▸ **Brief**
In the data below, one line contains "We want to hear from you! Join our lively" and a later one contains "and embracing the entire". Print both, with every line between them, exactly and alone.

▸ **Provided information**

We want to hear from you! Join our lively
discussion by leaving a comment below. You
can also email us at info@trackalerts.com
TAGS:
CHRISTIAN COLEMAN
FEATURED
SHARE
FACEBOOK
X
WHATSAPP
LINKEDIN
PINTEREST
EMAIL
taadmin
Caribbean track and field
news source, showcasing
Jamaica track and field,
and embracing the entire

--

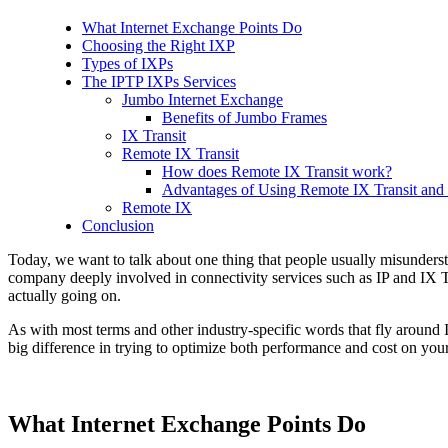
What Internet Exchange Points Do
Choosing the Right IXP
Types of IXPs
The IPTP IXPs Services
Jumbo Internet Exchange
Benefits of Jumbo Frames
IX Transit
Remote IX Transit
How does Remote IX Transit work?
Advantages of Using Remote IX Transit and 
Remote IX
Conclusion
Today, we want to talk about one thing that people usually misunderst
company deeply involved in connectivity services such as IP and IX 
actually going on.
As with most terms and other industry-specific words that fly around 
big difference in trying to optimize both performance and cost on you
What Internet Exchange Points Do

▸ **Solution**
We want to hear from you! Join our lively
discussion by leaving a comment below. You
can also email us at info@trackalerts.com
TAGS:
CHRISTIAN COLEMAN
FEATURED
SHARE
FACEBOOK
X
WHATSAPP
LINKEDIN
PINTEREST
EMAIL
taadmin
Caribbean track and field
news source, showcasing
Jamaica track and field,
and embracing the entire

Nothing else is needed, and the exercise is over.